━━━ STORED DATA ━━━
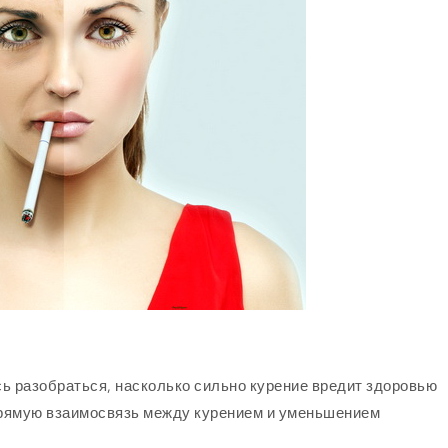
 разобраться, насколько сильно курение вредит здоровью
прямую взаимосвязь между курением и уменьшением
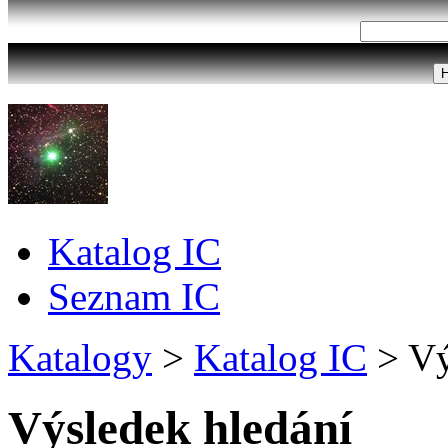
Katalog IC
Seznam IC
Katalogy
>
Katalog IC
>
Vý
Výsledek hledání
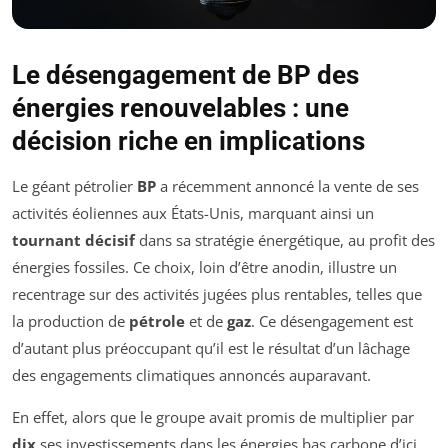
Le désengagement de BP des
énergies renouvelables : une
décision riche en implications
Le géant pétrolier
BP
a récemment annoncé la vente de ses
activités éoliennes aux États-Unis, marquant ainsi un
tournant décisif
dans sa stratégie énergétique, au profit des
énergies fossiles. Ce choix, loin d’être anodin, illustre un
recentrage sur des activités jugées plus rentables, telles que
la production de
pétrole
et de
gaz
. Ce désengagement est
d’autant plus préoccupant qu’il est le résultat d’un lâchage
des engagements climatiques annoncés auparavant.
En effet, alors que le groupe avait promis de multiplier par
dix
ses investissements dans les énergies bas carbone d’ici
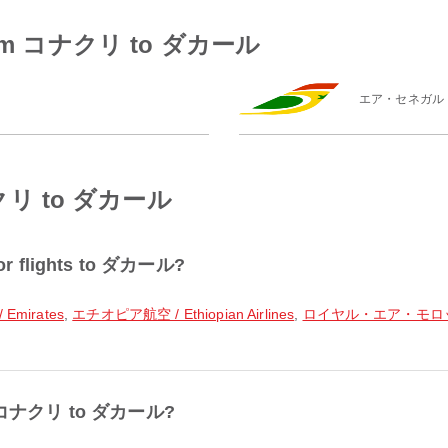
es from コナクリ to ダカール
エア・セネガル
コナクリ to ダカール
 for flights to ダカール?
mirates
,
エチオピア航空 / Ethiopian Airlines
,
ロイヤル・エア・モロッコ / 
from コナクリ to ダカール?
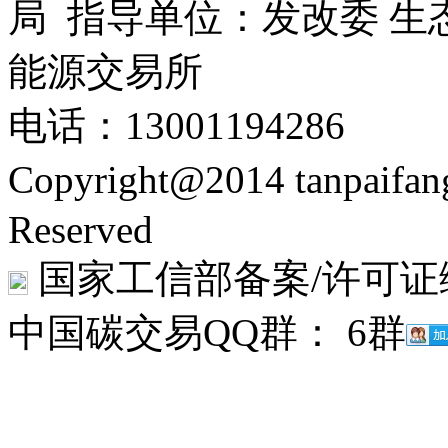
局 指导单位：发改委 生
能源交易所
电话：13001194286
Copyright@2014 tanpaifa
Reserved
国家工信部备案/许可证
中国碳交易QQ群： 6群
━━━
━━━ STORED DATA ━━━
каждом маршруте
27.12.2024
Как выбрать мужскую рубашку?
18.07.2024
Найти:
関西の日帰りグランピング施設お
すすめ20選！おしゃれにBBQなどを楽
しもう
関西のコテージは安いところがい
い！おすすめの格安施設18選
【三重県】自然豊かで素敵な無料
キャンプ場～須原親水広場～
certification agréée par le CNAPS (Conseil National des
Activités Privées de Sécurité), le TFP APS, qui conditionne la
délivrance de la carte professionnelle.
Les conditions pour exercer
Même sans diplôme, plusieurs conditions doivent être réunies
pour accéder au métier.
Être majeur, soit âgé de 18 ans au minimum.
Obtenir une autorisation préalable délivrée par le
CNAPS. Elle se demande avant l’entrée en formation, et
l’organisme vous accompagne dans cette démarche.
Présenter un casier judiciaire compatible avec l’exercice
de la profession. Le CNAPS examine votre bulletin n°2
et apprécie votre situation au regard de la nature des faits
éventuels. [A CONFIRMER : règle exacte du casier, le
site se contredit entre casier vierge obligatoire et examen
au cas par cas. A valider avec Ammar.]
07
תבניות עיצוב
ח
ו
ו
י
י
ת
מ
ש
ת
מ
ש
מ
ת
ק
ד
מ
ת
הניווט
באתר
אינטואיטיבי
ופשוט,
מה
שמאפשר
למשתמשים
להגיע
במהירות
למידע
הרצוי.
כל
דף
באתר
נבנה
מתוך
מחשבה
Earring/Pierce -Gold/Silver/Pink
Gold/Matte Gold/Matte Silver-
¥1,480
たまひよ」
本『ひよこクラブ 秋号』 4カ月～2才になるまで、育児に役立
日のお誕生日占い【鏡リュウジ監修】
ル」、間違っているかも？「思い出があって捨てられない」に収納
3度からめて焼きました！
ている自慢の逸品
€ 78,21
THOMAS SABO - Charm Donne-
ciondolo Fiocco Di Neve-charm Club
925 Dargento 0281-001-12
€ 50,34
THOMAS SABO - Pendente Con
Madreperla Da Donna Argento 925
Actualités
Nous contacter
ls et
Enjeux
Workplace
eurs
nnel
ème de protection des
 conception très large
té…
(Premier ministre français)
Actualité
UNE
━━━
**WHAT TO DO**.
Copy out exactly the lines above beginning with the line that contains "разобраться, насколько сильно" and finishing with the line that contains "activités éoliennes aux", including both; leave the pictures out.

**ANSWER SPACE**.
 разобраться, насколько сильно курение вредит здоровью
прямую взаимосвязь между курением и уменьшением
Katalog IC
Seznam IC
Katalogy
>
Katalog IC
>
Vý
Výsledek hledání
Le désengagement de BP des
énergies renouvelables : une
décision riche en implications
Le géant pétrolier
BP
a récemment annoncé la vente de ses
activités éoliennes aux États-Unis, marquant ainsi un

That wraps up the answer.